Top of Given records
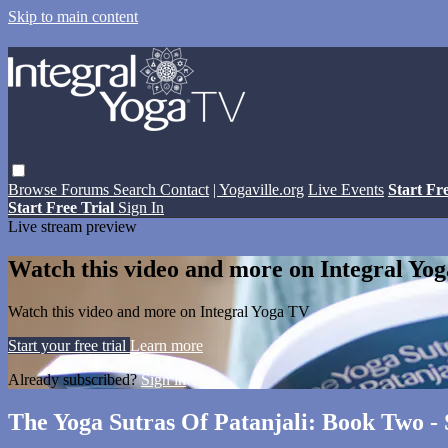
Skip to main content
Browse
Forums
Search
Contact
| Yogaville.org
Live Events
Start Fr
Start Free Trial
Sign In
Live stream preview
Watch this video and more on Integral Yo
Watch this video and more on Integral Yoga TV
Start your free trial
Learn more
Already subscribed?
Sign in
The Yoga Sutras Of Patanjali: Book Two - 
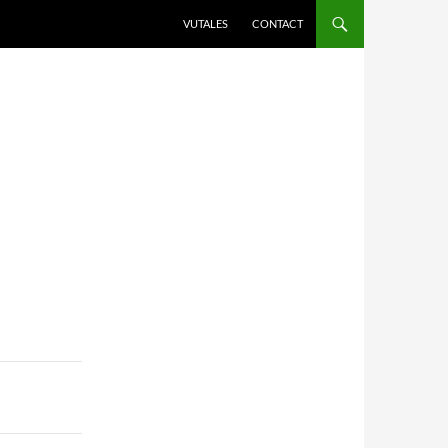
VUTALES
CONTACT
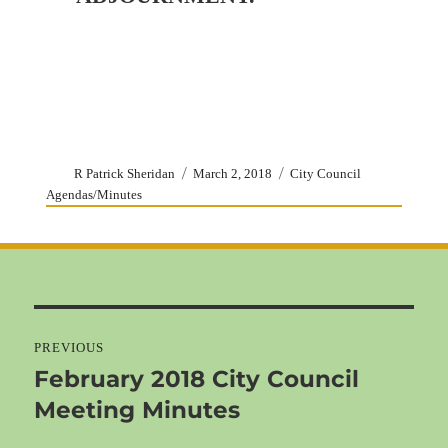
Author
Posted
Categories
R Patrick Sheridan
March 2, 2018
City Council
on
Agendas/Minutes
Post
navigation
PREVIOUS
February 2018 City Council
Previous
Meeting Minutes
post:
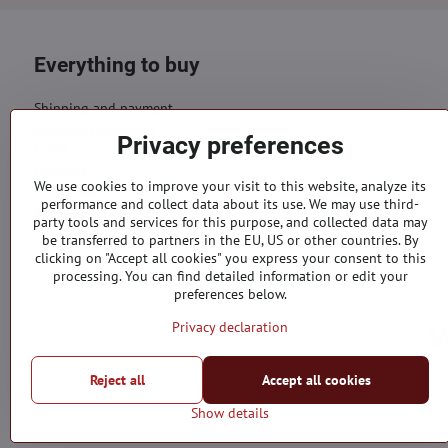
Everything to buy
Shipping and payment
Business conditions
Privacy preferences
GDPR
Contacts
We use cookies to improve your visit to this website, analyze its
performance and collect data about its use. We may use third-
Orders
party tools and services for this purpose, and collected data may
be transferred to partners in the EU, US or other countries. By
Status of order
clicking on "Accept all cookies" you express your consent to this
processing. You can find detailed information or edit your
preferences below.
Privacy declaration
Reject all
Accept all cookies
Show details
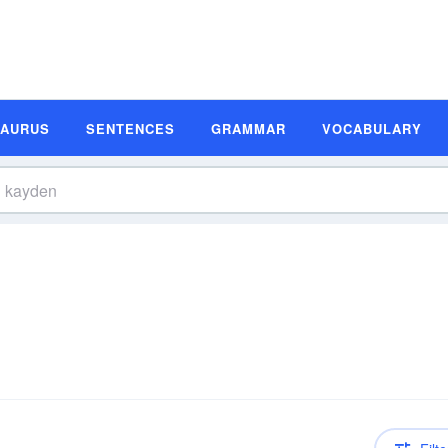
SAURUS
SENTENCES
GRAMMAR
VOCABULARY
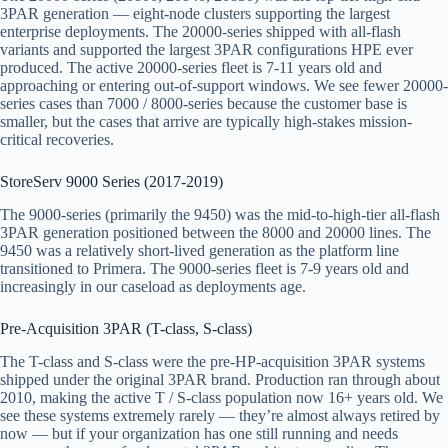
3PAR generation — eight-node clusters supporting the largest
enterprise deployments. The 20000-series shipped with all-flash
variants and supported the largest 3PAR configurations HPE ever
produced. The active 20000-series fleet is 7-11 years old and
approaching or entering out-of-support windows. We see fewer 20000-
series cases than 7000 / 8000-series because the customer base is
smaller, but the cases that arrive are typically high-stakes mission-
critical recoveries.
StoreServ 9000 Series (2017-2019)
The 9000-series (primarily the 9450) was the mid-to-high-tier all-flash
3PAR generation positioned between the 8000 and 20000 lines. The
9450 was a relatively short-lived generation as the platform line
transitioned to Primera. The 9000-series fleet is 7-9 years old and
increasingly in our caseload as deployments age.
Pre-Acquisition 3PAR (T-class, S-class)
The T-class and S-class were the pre-HP-acquisition 3PAR systems
shipped under the original 3PAR brand. Production ran through about
2010, making the active T / S-class population now 16+ years old. We
see these systems extremely rarely — they’re almost always retired by
now — but if your organization has one still running and needs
Bottom of Given records
Assignment:
Wherever the word "largest" turns up in the records above, copy the line that holds it.

Task result:
3PAR generation — eight-node clusters supporting the largest
variants and supported the largest 3PAR configurations HPE ever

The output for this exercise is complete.